EXERCISE DESCRIPTION:
Among the entries below, only the lines from the one with "Cardi B, Maduka Okoye Spark" through the one with "The Case for COTS Software" are to be retyped, exactly and without pictures.

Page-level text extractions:
■ ■ ■ ■ ■
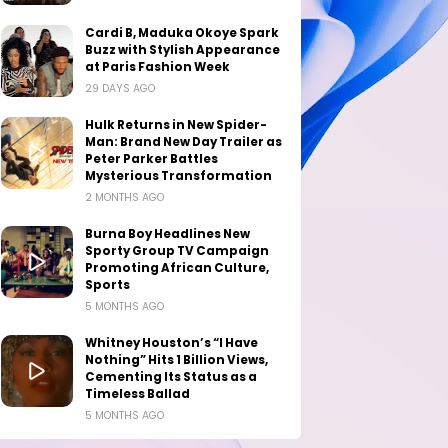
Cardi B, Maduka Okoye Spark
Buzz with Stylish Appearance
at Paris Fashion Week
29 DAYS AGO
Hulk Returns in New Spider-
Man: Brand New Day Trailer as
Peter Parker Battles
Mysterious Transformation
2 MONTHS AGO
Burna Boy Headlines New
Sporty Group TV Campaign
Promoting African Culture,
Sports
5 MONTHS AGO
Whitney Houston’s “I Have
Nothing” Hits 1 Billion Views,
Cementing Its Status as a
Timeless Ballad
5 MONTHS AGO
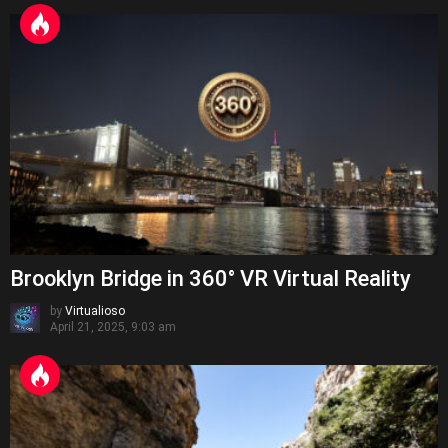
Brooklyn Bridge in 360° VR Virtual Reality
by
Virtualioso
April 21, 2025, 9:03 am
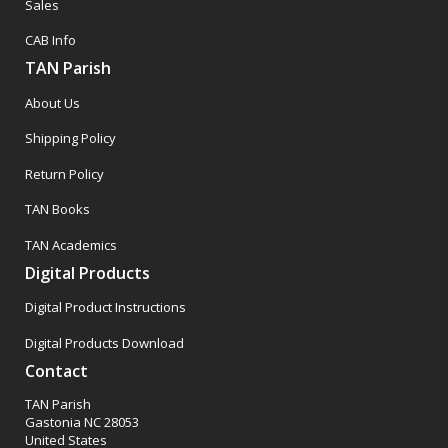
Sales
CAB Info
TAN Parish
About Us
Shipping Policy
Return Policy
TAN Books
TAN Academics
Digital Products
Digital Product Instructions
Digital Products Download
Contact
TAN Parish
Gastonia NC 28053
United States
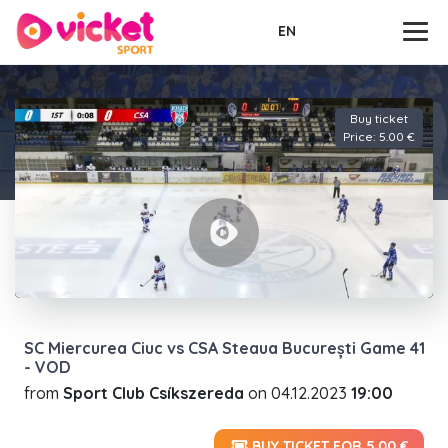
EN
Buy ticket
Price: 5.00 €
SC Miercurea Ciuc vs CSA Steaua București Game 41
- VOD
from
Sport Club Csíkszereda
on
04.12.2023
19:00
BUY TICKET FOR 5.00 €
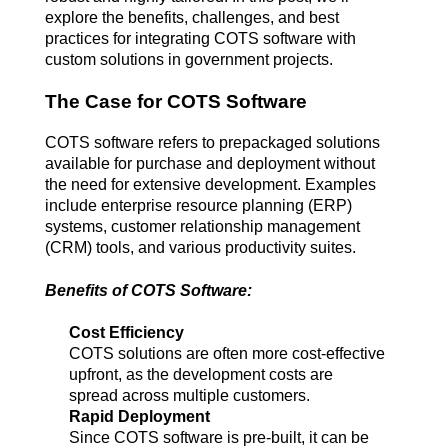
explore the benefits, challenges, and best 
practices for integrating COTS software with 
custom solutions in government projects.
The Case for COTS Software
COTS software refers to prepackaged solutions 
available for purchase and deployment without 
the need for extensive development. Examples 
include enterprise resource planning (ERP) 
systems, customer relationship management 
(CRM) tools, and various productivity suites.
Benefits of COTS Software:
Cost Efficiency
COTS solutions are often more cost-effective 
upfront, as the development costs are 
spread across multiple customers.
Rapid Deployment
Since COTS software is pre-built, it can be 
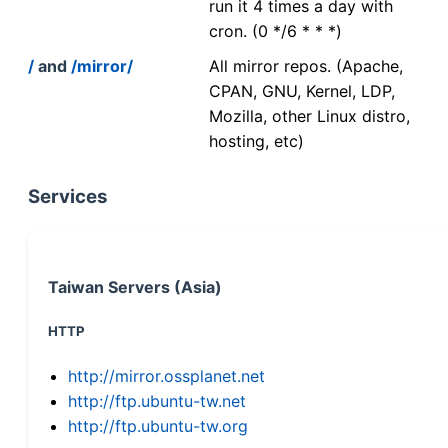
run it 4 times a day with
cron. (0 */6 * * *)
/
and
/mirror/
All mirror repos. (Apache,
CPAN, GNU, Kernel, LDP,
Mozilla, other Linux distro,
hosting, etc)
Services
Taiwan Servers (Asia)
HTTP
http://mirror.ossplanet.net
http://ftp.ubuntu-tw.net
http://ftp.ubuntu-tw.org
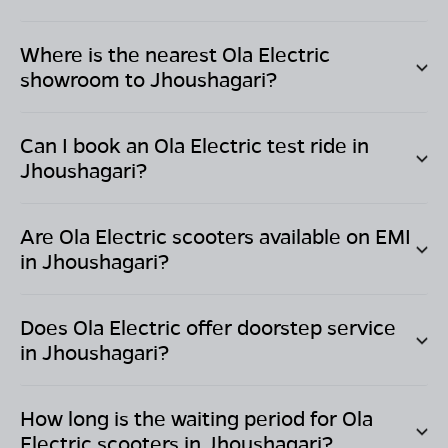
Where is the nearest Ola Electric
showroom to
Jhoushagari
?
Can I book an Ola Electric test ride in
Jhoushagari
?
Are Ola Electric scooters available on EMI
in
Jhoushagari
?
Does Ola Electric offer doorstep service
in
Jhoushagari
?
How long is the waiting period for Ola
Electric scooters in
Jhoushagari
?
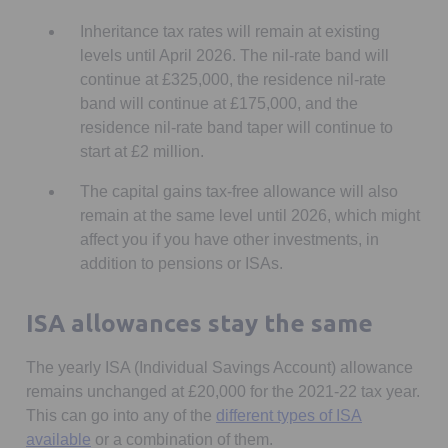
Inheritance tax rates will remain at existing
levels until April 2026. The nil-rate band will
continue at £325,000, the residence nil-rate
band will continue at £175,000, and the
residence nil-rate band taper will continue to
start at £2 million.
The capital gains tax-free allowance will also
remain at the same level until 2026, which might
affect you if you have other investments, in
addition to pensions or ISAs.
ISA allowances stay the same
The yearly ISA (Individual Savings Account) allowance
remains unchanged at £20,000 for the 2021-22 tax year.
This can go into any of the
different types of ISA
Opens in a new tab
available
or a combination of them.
■ ■ ■ ■ ■
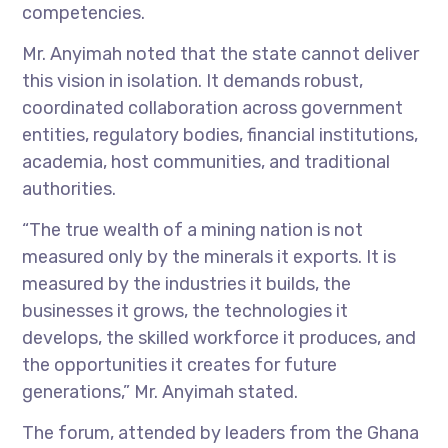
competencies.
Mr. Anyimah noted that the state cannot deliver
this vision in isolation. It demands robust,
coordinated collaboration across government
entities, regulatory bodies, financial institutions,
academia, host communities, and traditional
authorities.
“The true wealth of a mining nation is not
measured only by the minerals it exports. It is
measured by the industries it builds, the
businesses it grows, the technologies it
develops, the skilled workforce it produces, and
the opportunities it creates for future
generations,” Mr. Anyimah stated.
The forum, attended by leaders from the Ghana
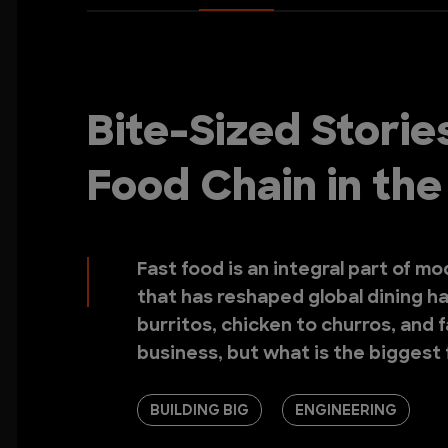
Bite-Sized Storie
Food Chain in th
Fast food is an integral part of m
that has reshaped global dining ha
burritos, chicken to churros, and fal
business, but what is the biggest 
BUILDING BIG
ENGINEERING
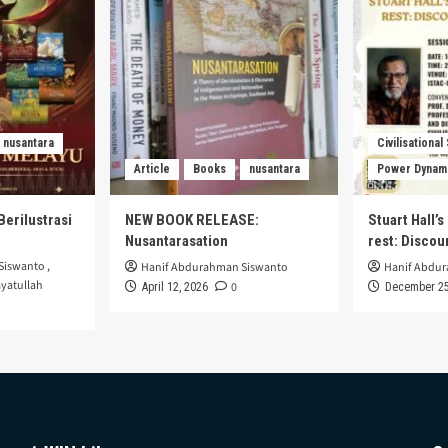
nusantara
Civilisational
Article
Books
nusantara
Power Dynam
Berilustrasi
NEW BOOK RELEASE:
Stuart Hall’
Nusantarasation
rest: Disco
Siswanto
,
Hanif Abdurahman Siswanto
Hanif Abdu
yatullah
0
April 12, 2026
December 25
■ ■ ■ ■ ■
YOUR RESPONSE:
Cardi B, Maduka Okoye Spark
Buzz with Stylish Appearance
at Paris Fashion Week
29 DAYS AGO
Hulk Returns in New Spider-
Man: Brand New Day Trailer as
Peter Parker Battles
Mysterious Transformation
2 MONTHS AGO
Burna Boy Headlines New
Sporty Group TV Campaign
Promoting African Culture,
Sports
5 MONTHS AGO
Whitney Houston’s “I Have
Nothing” Hits 1 Billion Views,
Cementing Its Status as a
Timeless Ballad
5 MONTHS AGO
Brooklyn Bridge in 360° VR Virtual Reality
by
Virtualioso
April 21, 2025, 9:03 am
Sales
CAB Info
TAN Parish
About Us
Shipping Policy
Return Policy
TAN Books
TAN Academics
Digital Products
Digital Product Instructions
Digital Products Download
Contact
TAN Parish
Gastonia NC 28053
United States
EN
Buy ticket
Price: 5.00 €
SC Miercurea Ciuc vs CSA Steaua București Game 41
- VOD
from
Sport Club Csíkszereda
on
04.12.2023
19:00
BUY TICKET FOR 5.00 €
explore the benefits, challenges, and best 
practices for integrating COTS software with 
custom solutions in government projects.
The Case for COTS Software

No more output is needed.